Die Sparkasse Baden war anderer Meinung. Durch die einmalige Behebung im Beisein der Mutter habe man geschlossen, dass diese alle weiteren Behebungen vorweg akzeptiere. Im übrigen sei das Auftreten des Jugendlichen gegenüber der beklagten Partei keinesfalls geeignet gewesen, nicht zumindest die erreichte Mündigkeit, somit das 14.Lebensjahr annehmen zu dürfen. Und zuletzt wurde auch noch argumentiert, dass derartige Behebungen auch für Minderjährige "als alterstypische Geschäfte" angesehen würden, da Minderjährige in diesem Alter mehrmals pro Woche bei der Sparkasse Baden mehrere tausend Schilling einzahlen und auch beheben würden.
Der VKI übernahm den Musterprozess und siegte.
Das BG Baden hielt fest, dass gemäß § 151 Abs 1 ABGB ein minderjähriges Kind ohne ausdrückliche oder stillschweigende Einwilligung seines gesetzlichen Vertreters rechtsgeschäftlich weder verfügen noch sich verpflichten könne. Zwar könne gemäß § 151 Abs 2 ABGB der Minderjährige nach erreichter Mündigkeit über Sachen, die ihm zur freien Verfügung überlassen worden sind und über sein Einkommen aus eigenem Erwerb soweit verfügen und sich verpflichten, als dadurch nicht die Befriedigung seiner Lebensbedürfnisse gefährdet wird, doch im gegenständlichen Fall war der Sohn noch kein mündiger Minderjähriger. Gemäß § 151 Abs 3 ABGB werde ein von einem minderjährigen Kind abgeschlossenes Rechtsgeschäft, das von Minderjährigen seines Alters üblicherweise geschlossen wird und eine geringfügige Angelegenheit des täglichen Lebens betreffe, mit Erfüllung der das Kind treffenden Pflichten rückwirkend rechtswirksam. Das Gericht verneinte aber, dass Sparbuchbehebungen von Beträgen zwischen ATS 1.000,-- und rund ATS 6.000,-- Rechtsgeschäfte wären, die üblicher Weise von Minderjährigen dieses Alters geschlossen würden. Das Vorbringen der beklagten Partei, dass Minderjährige in diesem Alter mehrmals pro Woche bei der Sparkasse Baden mehrere tausend Schilling einzahlen oder beheben würden, war dem Gericht schon aufgrund der allgemeinen Lebenserfahrung nicht glaubwürdig und durch die Beweisergebnisse in keiner Hinsicht gedeckt. Dazu kam, dass das BG Baden feststellte, dass der knapp 12 Jahre alte Minderjährige noch dazu ein eher kindliches Aussehen hatte und daher ein Jahr jünger wirkte und man keinesfalls annehmen konnte, dass er das 14.Lebensjahr und somit die Mündigkeit bereits erreicht hatte. Das BG Baden hält daher richtig fest, dass die beklagte Partei auch eine Obliegenheitsverletzung trifft, wenn sie trotz des Aussehens des Minderjährigen ohne Einholung der Zustimmung der Erziehungsberechtigten die Geldbeträge ohne weiters ausfolgt.
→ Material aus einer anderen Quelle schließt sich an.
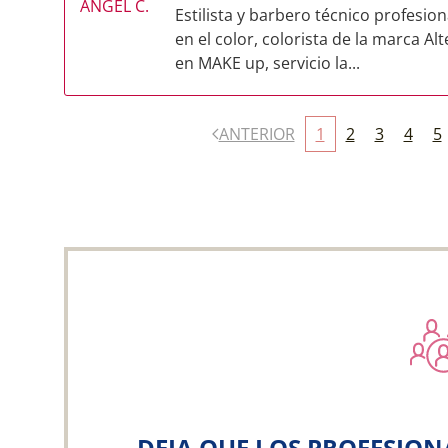
Estilista y barbero técnico profesio
en el color, colorista de la marca Al
en MAKE up, servicio la...
ANTERIOR
1
2
3
4
5
DEJA QUE LOS PROFESION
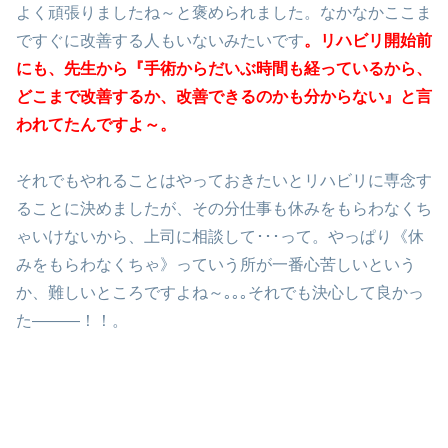
よく頑張りましたね～と褒められました。なかなかここま
ですぐに改善する人もいないみたいです
。リハビリ開始前
にも、先生から『手術からだいぶ時間も経っているから、
どこまで改善するか、改善できるのかも分からない』と言
われてたんですよ～。
それでもやれることはやっておきたいとリハビリに専念す
ることに決めましたが、その分仕事も休みをもらわなくち
ゃいけないから、上司に相談して･･･って。やっぱり《休
みをもらわなくちゃ》っていう所が一番心苦しいという
か、難しいところですよね～｡｡｡それでも決心して良かっ
た―――！！。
Das BG Baden leitete aus der Behebung des Minderjährigen im Beisein der Mutter auch das genau das Gegenteil dessen ab, was die Sparkasse Baden daraus ableitete. Es sei dies keine automatische Genehmigung weiterer Behebungen sondern gerade der Beweis dafür, dass eine Sparbuchbehebung durch den Minderjährigen eben nur mit Wissen und Zustimmung seiner Mutter erfolgen dürfe. Eine stillschweigende Zustimmung der Mutter des Minderjährigen für weitere alleinige Behebungen könne daher in keinem Fall angenommen werden.
Urteil: 12-jähriger kann Kapitalsparbuch nicht selbstständig auflösen
In einem Musterprozess des VKI gegen die Sparkasse Baden wurde geklärt, dass ein unmündiger Minderjähriger nicht einfach ohne Zustimmung seiner Eltern Sparbücher beheben kann. Die Bank haftet für die unwirksamen Verfügungen.